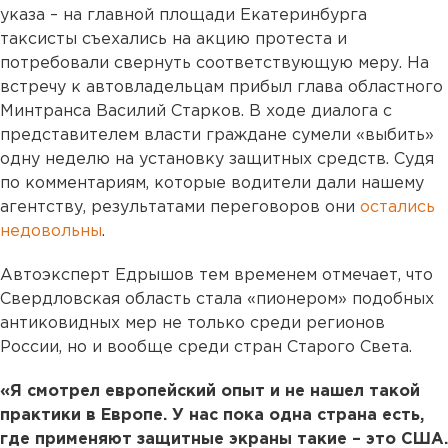
указа – на главной площади Екатеринбурга
таксисты съехались на акцию протеста и
потребовали свернуть соответствующую меру. На
встречу к автовладельцам прибыл глава областного
Минтранса Василий Старков. В ходе диалога с
представителем власти граждане сумели «выбить»
одну неделю на установку защитных средств. Судя
по комментариям, которые водители дали нашему
агентству, результатами переговоров они
остались
недовольны
.
Автоэксперт Едрышов тем временем отмечает, что
Свердловская область стала «пионером» подобных
антиковидных мер не только среди регионов
России, но и вообще среди стран Старого Света.
«Я смотрел европейский опыт и не нашел такой
практики в Европе. У нас пока одна страна есть,
где применяют защитные экраны такие – это США.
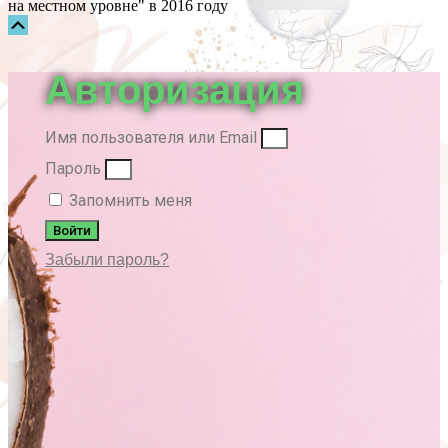
на местном уровне" в 2016 году
Прокрутка
вверх
Авторизация
Имя пользователя или Email
Пароль
Запомнить меня
Войти
Забыли пароль?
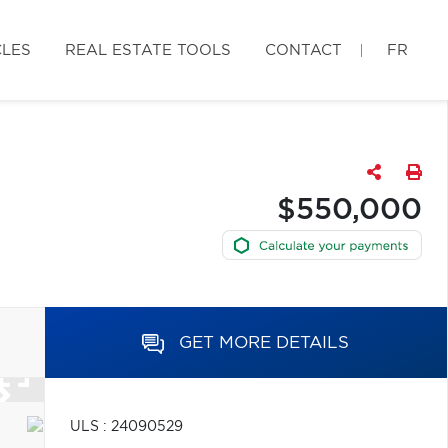
CLES
REAL ESTATE TOOLS
CONTACT
FR
$550,000
GET MORE DETAILS
ULS : 24090529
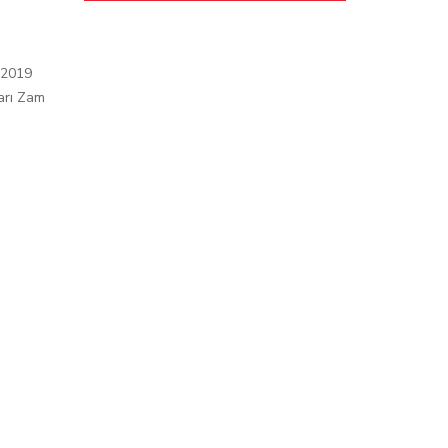
 2019
arı Zam
ı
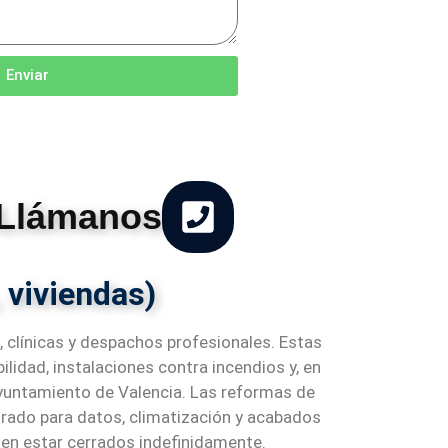
Enviar
 Llámanos
 viviendas)
, clínicas y despachos profesionales. Estas
lidad, instalaciones contra incendios y, en
yuntamiento de Valencia. Las reformas de
rado para datos, climatización y acabados
den estar cerrados indefinidamente.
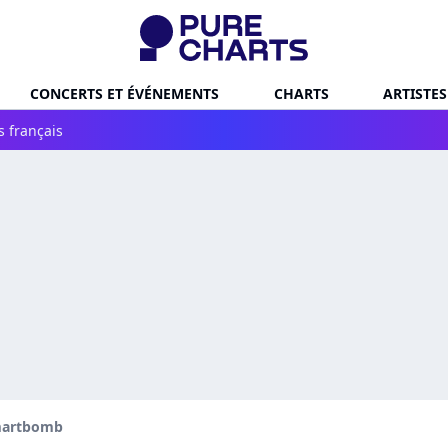
CONCERTS ET ÉVÉNEMENTS
CHARTS
ARTISTES
s français
artbomb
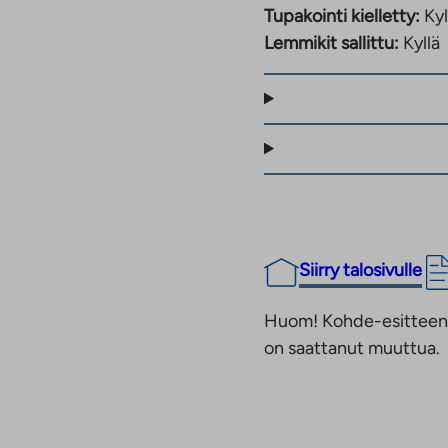
Tupakointi kielletty:
Kyl
,5 m² rivitaloasuntoja.
Lemmikit sallittu:
Kyllä
ttilattiat.
s. mukavuuslämpö.
rtaat ovat valkolakattua
as-länsisuuntaan,
 on mahdollisuus varata
a
paikkaa.
Siirry talosivulle
t tarjoavat mukavat
Huom! Kohde-esitteen t
akoulu sijaitsevat
on saattanut muuttua.
set palvelut löytyvät
noin 8 kilometriä.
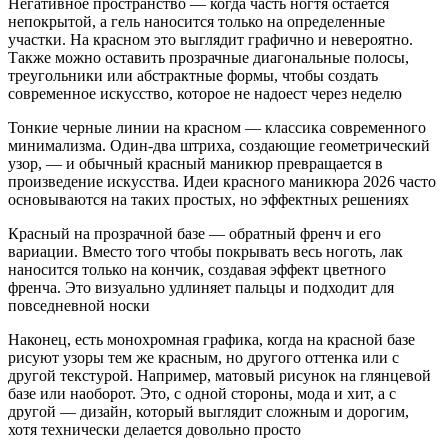
Негативное пространство — когда часть ногтя остается
непокрытой, а гель наносится только на определенные
участки. На красном это выглядит графично и невероятно.
Также можно оставить прозрачные диагональные полосы,
треугольники или абстрактные формы, чтобы создать
современное искусство, которое не надоест через неделю
Тонкие черные линии на красном — классика современного
минимализма. Один-два штриха, создающие геометрический
узор, — и обычный красный маникюр превращается в
произведение искусства. Идеи красного маникюра 2026 часто
основываются на таких простых, но эффектных решениях
Красный на прозрачной базе — обратный френч и его
вариации. Вместо того чтобы покрывать весь ноготь, лак
наносится только на кончик, создавая эффект цветного
френча. Это визуально удлиняет пальцы и подходит для
повседневной носки
Наконец, есть монохромная графика, когда на красной базе
рисуют узоры тем же красным, но другого оттенка или с
другой текстурой. Например, матовый рисунок на глянцевой
базе или наоборот. Это, с одной стороны, мода и хит, а с
другой — дизайн, который выглядит сложным и дорогим,
хотя технически делается довольно просто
● ● ● ● ●
● **WHAT TO WORK ON**
Look above for the line with "ULS : 24090529"; quote it and every line after it, stopping after the line with "t tarjoavat mukavat", exactly, with nothing added and without pictures.

● **EXERCISE RESPONSE**
ULS : 24090529
 2019
arı Zam
ı
Enviar
 Llámanos
 viviendas)
, clínicas y despachos profesionales. Estas
lidad, instalaciones contra incendios y, en
yuntamiento de Valencia. Las reformas de
rado para datos, climatización y acabados
den estar cerrados indefinidamente.
CONCERTS ET ÉVÉNEMENTS
CHARTS
ARTISTES
s français
artbomb
Tupakointi kielletty:
Kyl
,5 m² rivitaloasuntoja.
Lemmikit sallittu:
Kyllä
ttilattiat.
s. mukavuuslämpö.
rtaat ovat valkolakattua
as-länsisuuntaan,
 on mahdollisuus varata
a
paikkaa.
Siirry talosivulle
t tarjoavat mukavat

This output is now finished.